【クレーム対応のイロハからお詫びメールまで押さえておきたいポイント34】
クレーム対応のイロハからお詫びメールまで押さえておきたいポイント34 【5】
クレームは決してなくなりません。これはあらゆる業界を通じて共通しています。日常的に発生するクレームの多くは、一定の手順を覚え、お客さまの心情を理解し、冷静に対応すれば、必要以上にあわてる必要のないものです。それどころかしっかりしたクレームの「作法」を身につければ、クレームを自分の味方にすることもできます。
◇9/17出版「クレーム対応の基本がしっかり身につく本」<改定版>
今回の改訂では、「お客さまとの円滑なコミュニケーションの方法」や、みなさまからのご質問の多い「激しく正当性を主張されるお客さまへのクレーム対応」「クレームeメール対応」を新たに追加しました。
前回の読者の方にも、初めて本書を手にされる方にも、新しい気づきを得ていただけることと思います。この出版を記念いたしまして、その本の一部をメルマガにてご紹介いたします。
■事実確認のミスがクレームを大きくする
市 民 「いつもの時間にゴミの収集が来ない。どういうことだ!」
応対者 「はい、申し訳ございません。至急担当に連絡いたします。場所はどちらでしょうか?」
市 民 「○○のところだ。早くしてくれ!」
応対者 「かしこまりました。大至急連絡して、すぐ向かわせます」
(担当部署に連絡すると、悪天候のため全域で収集が遅れていることがわかった。しかし、お電話いただいた方のご連絡先をうかがっていない。そして1時間後・・・)

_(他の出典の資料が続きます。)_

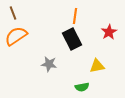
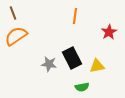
black rectangle: moved 19 px down
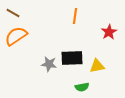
brown line: rotated 40 degrees counterclockwise
black rectangle: rotated 65 degrees counterclockwise
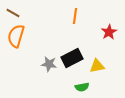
orange semicircle: rotated 40 degrees counterclockwise
black rectangle: rotated 25 degrees counterclockwise
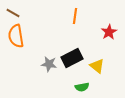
orange semicircle: rotated 25 degrees counterclockwise
yellow triangle: rotated 49 degrees clockwise
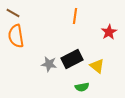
black rectangle: moved 1 px down
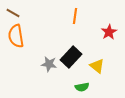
black rectangle: moved 1 px left, 2 px up; rotated 20 degrees counterclockwise
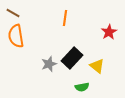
orange line: moved 10 px left, 2 px down
black rectangle: moved 1 px right, 1 px down
gray star: rotated 28 degrees counterclockwise
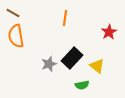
green semicircle: moved 2 px up
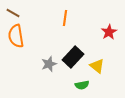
black rectangle: moved 1 px right, 1 px up
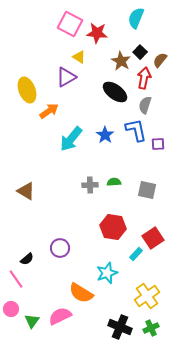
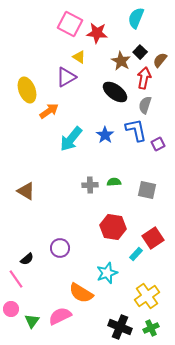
purple square: rotated 24 degrees counterclockwise
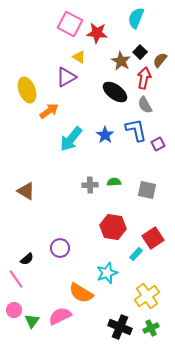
gray semicircle: rotated 48 degrees counterclockwise
pink circle: moved 3 px right, 1 px down
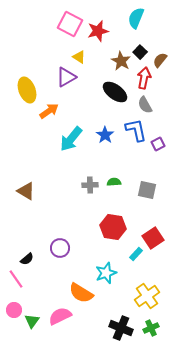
red star: moved 1 px right, 2 px up; rotated 20 degrees counterclockwise
cyan star: moved 1 px left
black cross: moved 1 px right, 1 px down
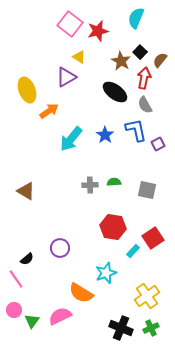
pink square: rotated 10 degrees clockwise
cyan rectangle: moved 3 px left, 3 px up
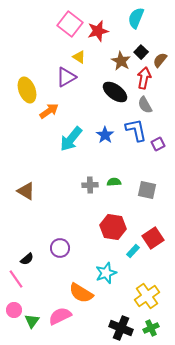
black square: moved 1 px right
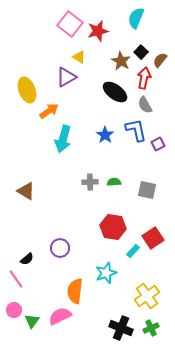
cyan arrow: moved 8 px left; rotated 24 degrees counterclockwise
gray cross: moved 3 px up
orange semicircle: moved 6 px left, 2 px up; rotated 65 degrees clockwise
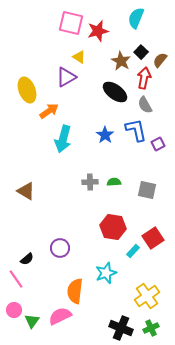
pink square: moved 1 px right, 1 px up; rotated 25 degrees counterclockwise
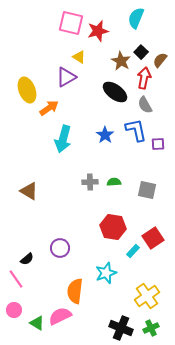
orange arrow: moved 3 px up
purple square: rotated 24 degrees clockwise
brown triangle: moved 3 px right
green triangle: moved 5 px right, 2 px down; rotated 35 degrees counterclockwise
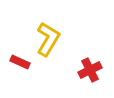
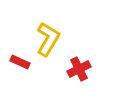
red cross: moved 11 px left, 1 px up
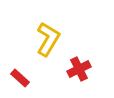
red rectangle: moved 16 px down; rotated 18 degrees clockwise
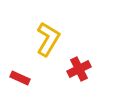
red rectangle: rotated 18 degrees counterclockwise
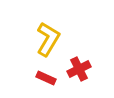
red rectangle: moved 26 px right
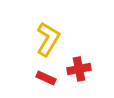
red cross: rotated 15 degrees clockwise
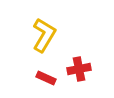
yellow L-shape: moved 4 px left, 4 px up
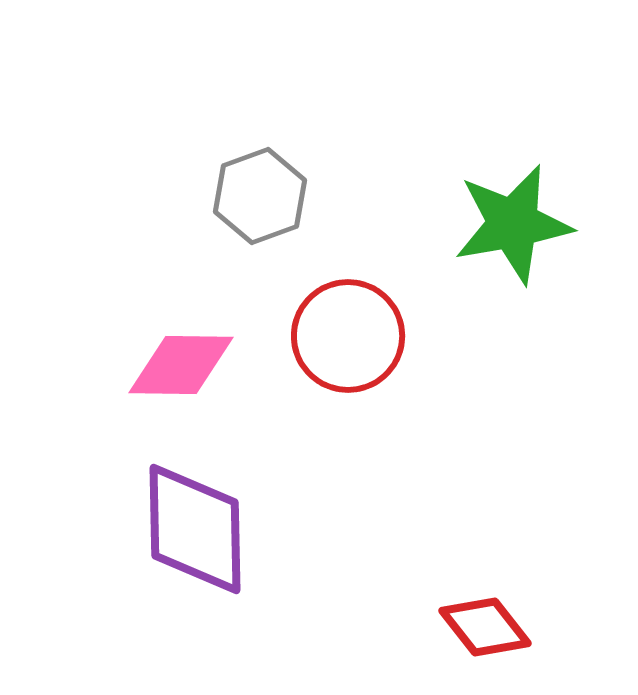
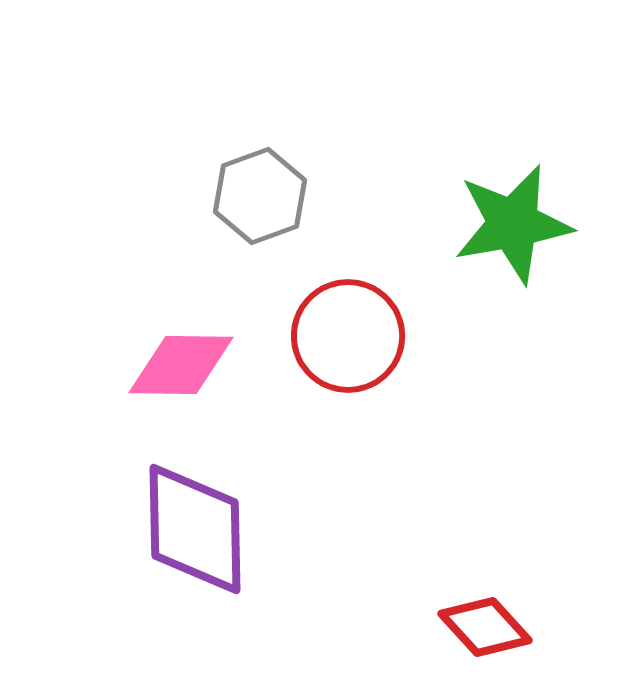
red diamond: rotated 4 degrees counterclockwise
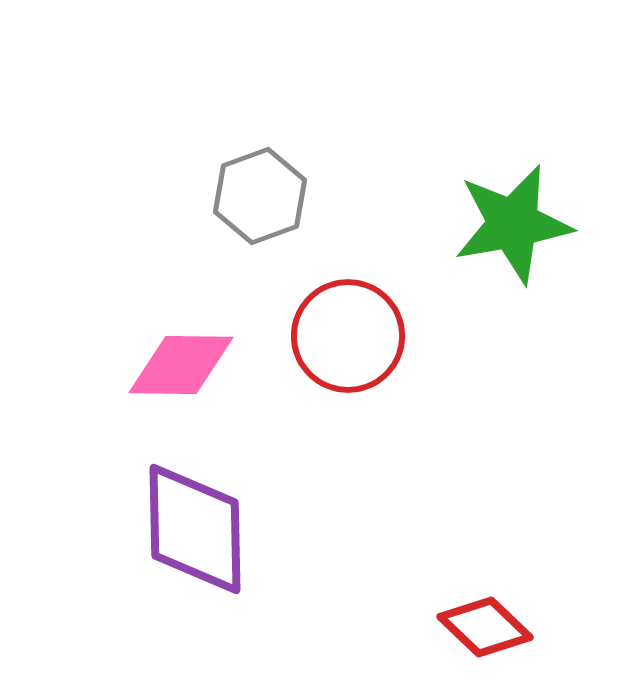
red diamond: rotated 4 degrees counterclockwise
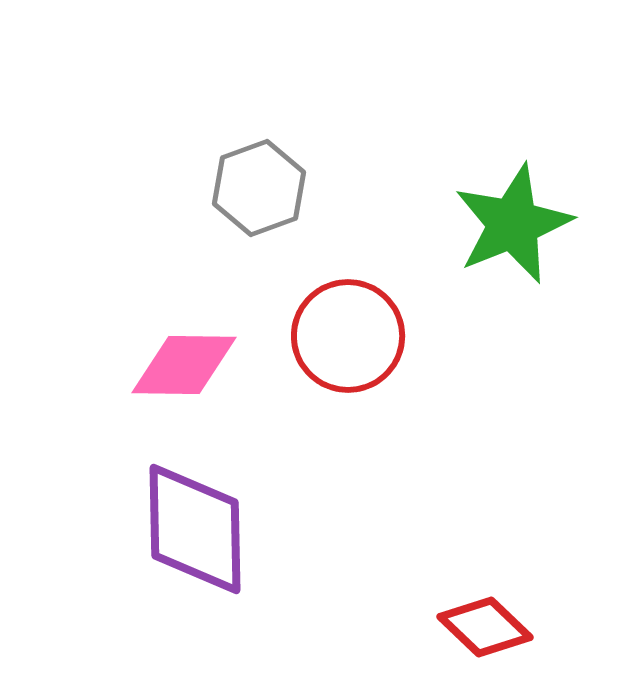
gray hexagon: moved 1 px left, 8 px up
green star: rotated 12 degrees counterclockwise
pink diamond: moved 3 px right
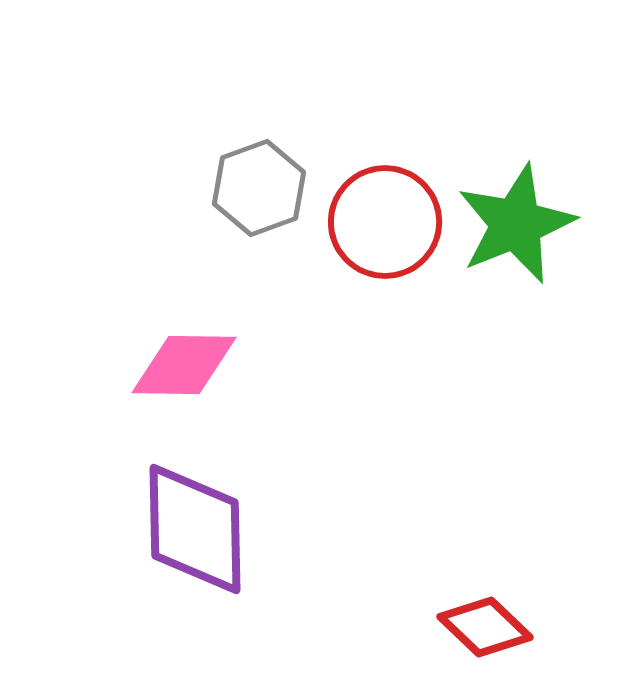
green star: moved 3 px right
red circle: moved 37 px right, 114 px up
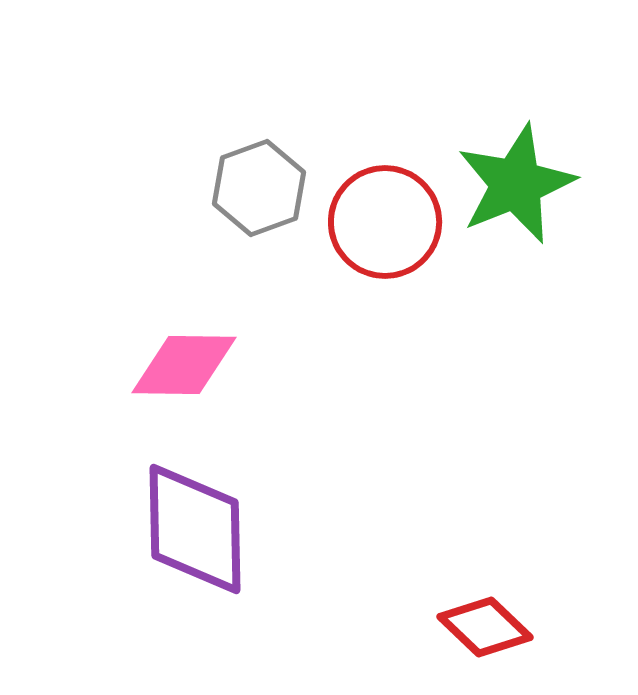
green star: moved 40 px up
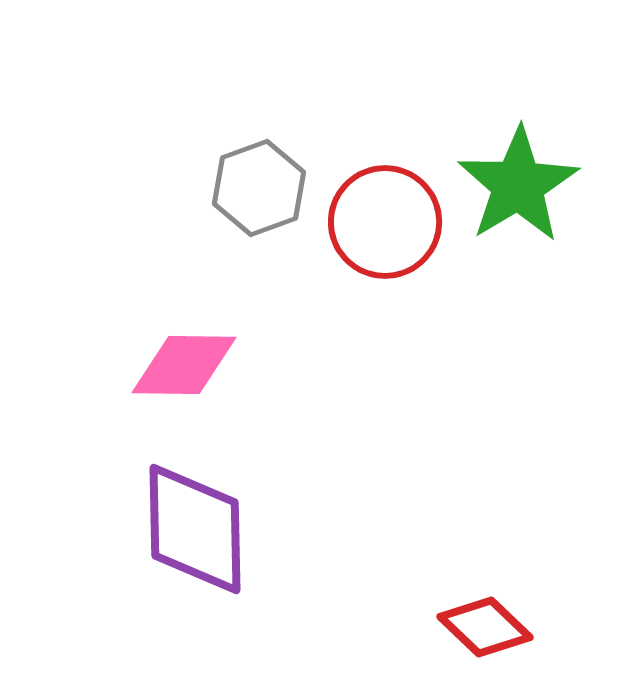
green star: moved 2 px right, 1 px down; rotated 9 degrees counterclockwise
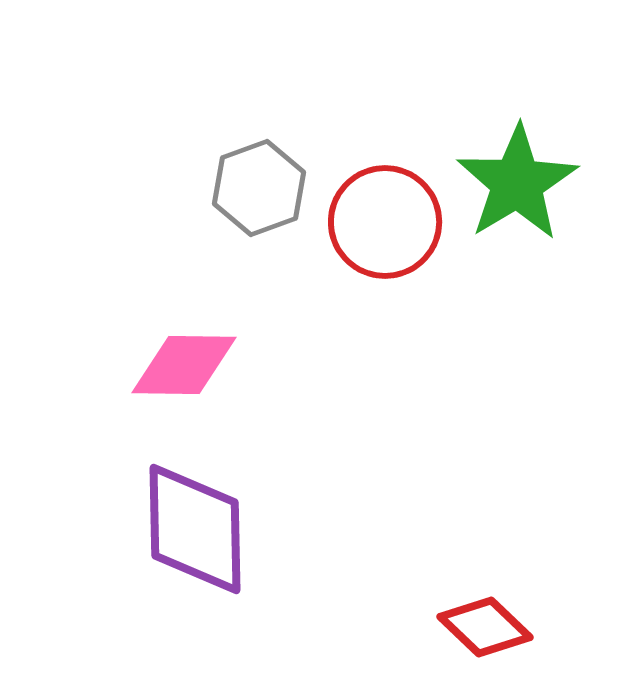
green star: moved 1 px left, 2 px up
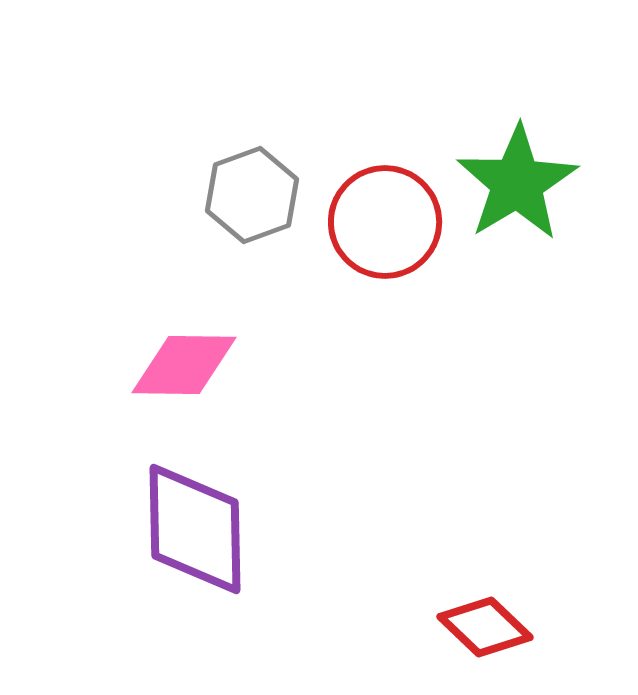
gray hexagon: moved 7 px left, 7 px down
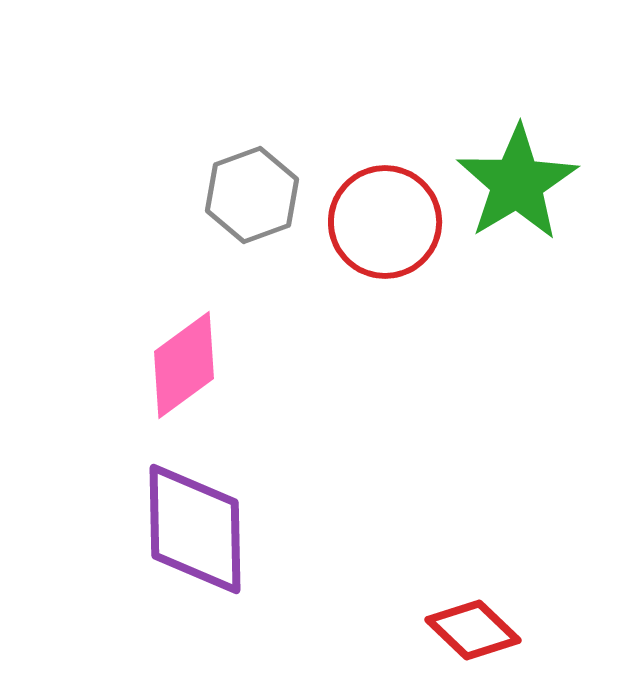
pink diamond: rotated 37 degrees counterclockwise
red diamond: moved 12 px left, 3 px down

市 民 「まだ来ていないぞ! 俺の言うことを無視しているのか!」
応対者 「申し訳ございません。悪天候で収集が遅れております」
市 民 「そうならそうだと早く言ってくれよ! 生ゴミだから回収車が来てから出そうと思ってずっと待ってたんだぞ!」
このケースでは、クレームの対応時にあわててしまい、詳しく話をお聞きしないうちに「解決策=とにかくすぐに収集に向かわせる」ことを提示してしまったことが一番の問題です。
■あわてて確認もれを起こさないよう気をつける
(1)何が問題になっているか
(2)お客さまのご要望は何か
を、あわてずに、冷静になって、「通常通り」に対応すれば、このクレームは大きくならずに済んだはずです。
このように、クレームを受けた一次応対者があわててしまい、何が起こっているのかさっぱりつかんでいないことがよくあります。当然、事実確認がきちんとできていないと、クレームは解決できません。
その際、「事実確認」という言葉は、取り調べの印象を持たれ、不快に感じる人がいるのでNGです。「事実確認をさせていただきたい・・・」と言うのではなく、「詳しくお話をお聞かせいただけませんか」とお伝えします。
■「おそれ入りますが」とひと言添える
事実確認では、「何が問題なのか」「お客さまは何を伝えたいのか」を、質問もはさみながら聞き出していくのがポイント。事実を事実として押さえていくと、お客さまが抱えている問題がわかり、適切な対応が取れるようになります。
ただし、聞くことが大切だとしても、事務的であったり、尋問調になっては、さらなるクレームにつながってしまいます。必ず、「おそれ入りますが」とひと言添えるようにしましょう。
また、お客さまのおっしゃることをありのままにつかむのは、案外、難しいことです。「お聞きした内容を間違えることもある」という前提で聞くことも大切です。
お話を聞いたあと、「ここまでの確認ですがよろしいでしょうか」とお尋ねして要約や復唱をし、聞き取った内容に間違いがないかを確認しましょう。これは聞き手としての責任を伝えることにもつながります。
お客さまとの間で言葉の認識が違うと対応を誤ってしまうことがあります。お客さまはどんな意味でその言葉を使い、どんな心情でおっしゃっているのかを探りましょう。